* _About this exercise_: Please copy every line from the following entries in which the word "Master" appears.

* _Dataset entries_:

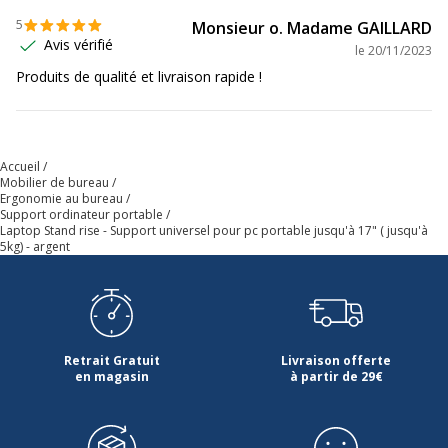
5
Monsieur o. Madame GAILLARD
Avis vérifié
le
20/11/2023
Produits de qualité et livraison rapide !
Accueil
Mobilier de bureau
Ergonomie au bureau
Support ordinateur portable
Laptop Stand rise - Support universel pour pc portable jusqu'à 17" ( jusqu'à
5kg) - argent
Retrait Gratuit
Livraison offerte
en magasin
à partir de 29€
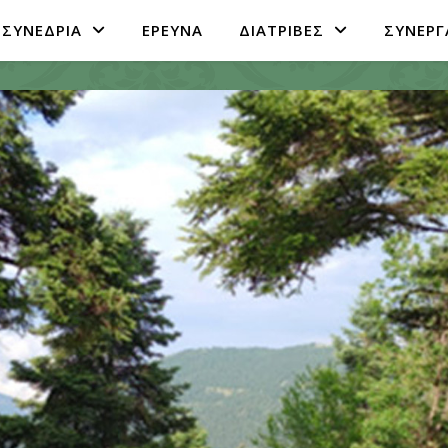
ΣΥΝΕΔΡΙΑ
ΕΡΕΥΝΑ
ΔΙΑΤΡΙΒΕΣ
ΣΥΝΕΡΓ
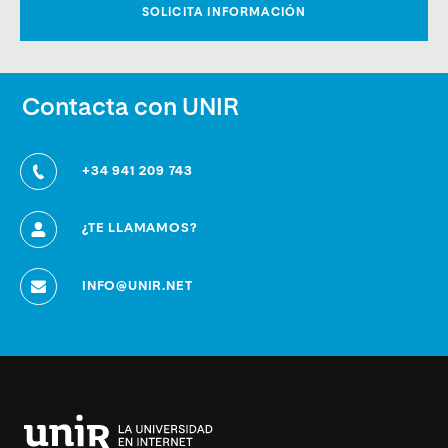
Contacta con UNIR
+34 941 209 743
¿TE LLAMAMOS?
INFO@UNIR.NET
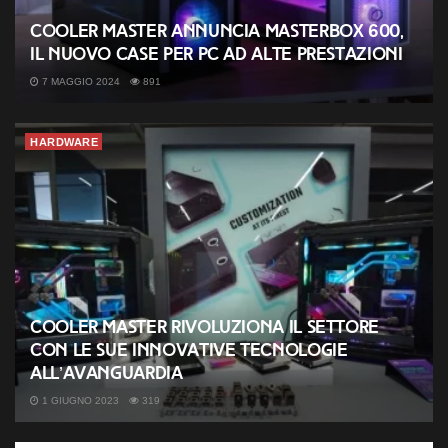
Cooler Master annuncia MasterBox 600,
il nuovo case per PC ad alte prestazioni
7 MAGGIO 2024
891
HARDWARE
Cooler Master rivoluziona il settore
con le sue innovative tecnologie
all’avanguardia
1 GIUGNO 2023
319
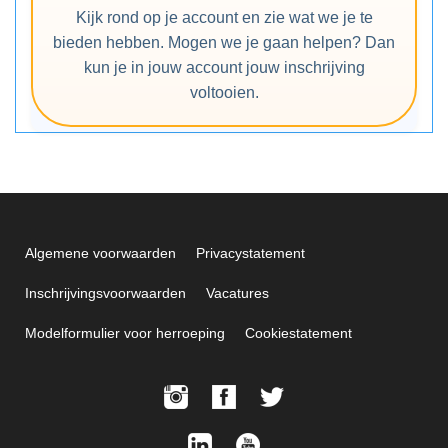
Kijk rond op je account en zie wat we je te
bieden hebben. Mogen we je gaan helpen? Dan
kun je in jouw account jouw inschrijving
voltooien.
Algemene voorwaarden
Privacystatement
Inschrijvingsvoorwaarden
Vacatures
Modelformulier voor herroeping
Cookiestatement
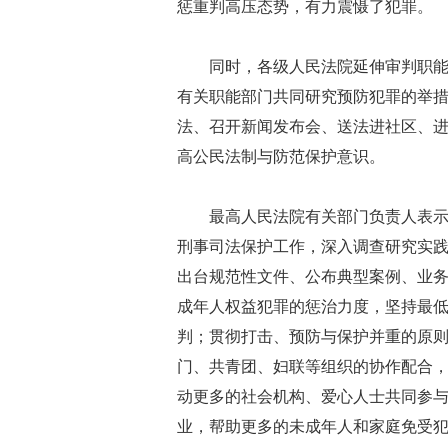
惩重判高压态势，有力震慑了犯罪。
同时，各级人民法院延伸审判职
有关职能部门共同研究预防犯罪的举
法、召开新闻发布会、送法进社区、
高公民法制与防范保护意识。
最高人民法院有关部门负责人表
刑事司法保护工作，深入调查研究实
出台规范性文件、公布典型案例、业
成年人权益犯罪的惩治力度，坚持最
判；贯彻打击、预防与保护并重的原
门、共青团、妇联等组织的协作配合
动更多的社会机构、爱心人士共同参
业，帮助更多的未成年人和家庭免受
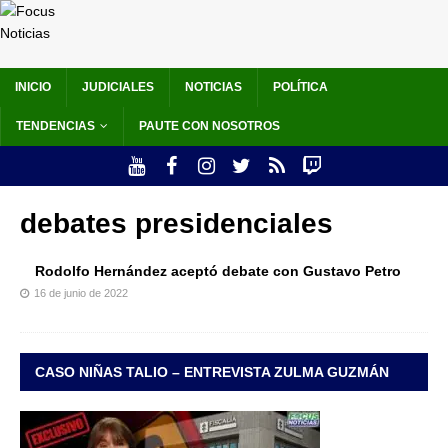
INICIO
JUDICIALES
NOTICIAS
POLÍTICA
TENDENCIAS
PAUTE CON NOSOTROS
debates presidenciales
Rodolfo Hernández aceptó debate con Gustavo Petro
16 de junio de 2022
CASO NIÑAS TALIO – ENTREVISTA ZULMA GUZMÁN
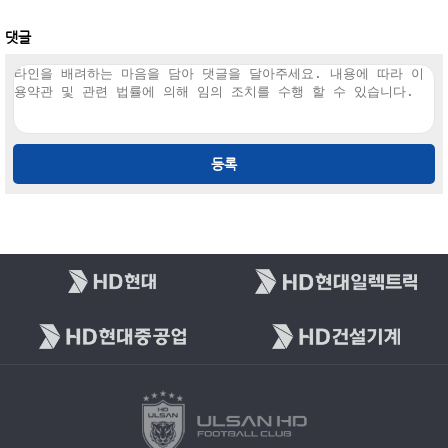
댓글
등록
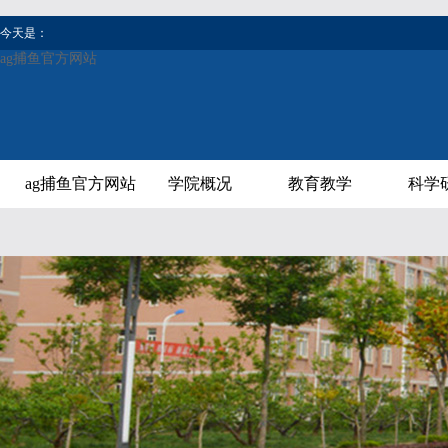
今天是：
ag捕鱼官方网站
ag捕鱼官方网站
学院概况
教育教学
科学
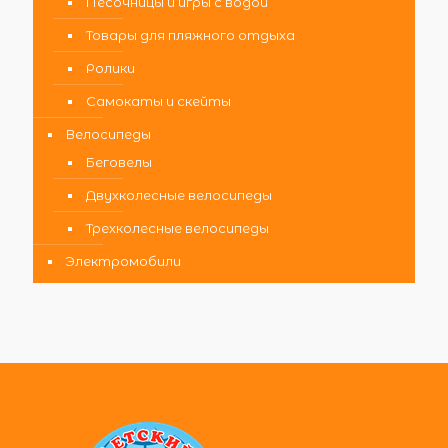
Песочницы и игры с водой
Товары для пляжного отдыха
Ролики
Самокаты и скейты
Велосипеды
Беговелы
Двухколесные велосипеды
Трехколесные велосипеды
Электромобили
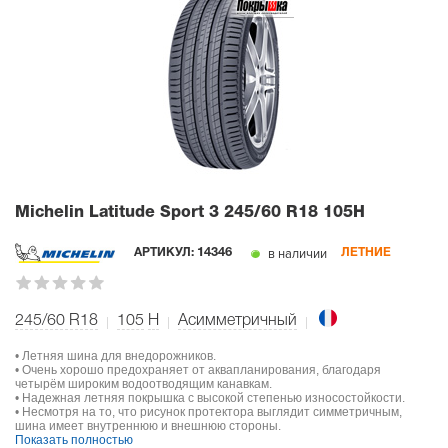
Michelin Latitude Sport 3
245/60 R18 105H
в наличии
АРТИКУЛ:
14346
ЛЕТНИЕ
245/60 R18
105
H
Асимметричный
• Летняя шина для внедорожников.
• Очень хорошо предохраняет от аквапланирования, благодаря
четырём широким водоотводящим канавкам.
• Надежная летняя покрышка с высокой степенью износостойкости.
• Несмотря на то, что рисунок протектора выглядит симметричным,
шина имеет внутреннюю и внешнюю стороны.
Показать полностью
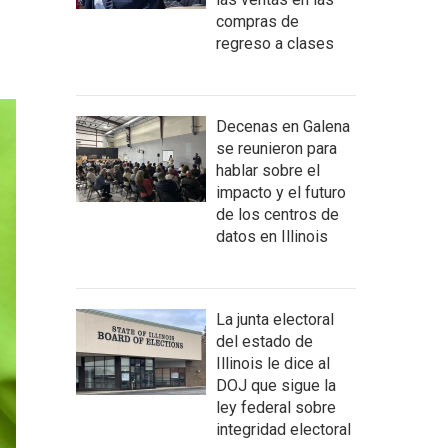
compras de
regreso a clases
Decenas en Galena
se reunieron para
hablar sobre el
impacto y el futuro
de los centros de
datos en Illinois
La junta electoral
del estado de
Illinois le dice al
DOJ que sigue la
ley federal sobre
integridad electoral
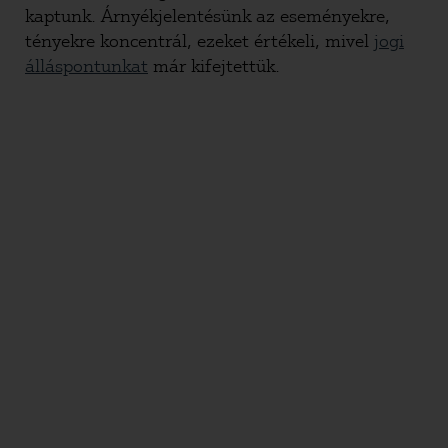
kaptunk. Árnyékjelentésünk az eseményekre,
tényekre koncentrál, ezeket értékeli, mivel
jogi
álláspontunkat
már kifejtettük.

* _Worked solution_:
Cooler Master annuncia MasterBox 600,
Cooler Master rivoluziona il settore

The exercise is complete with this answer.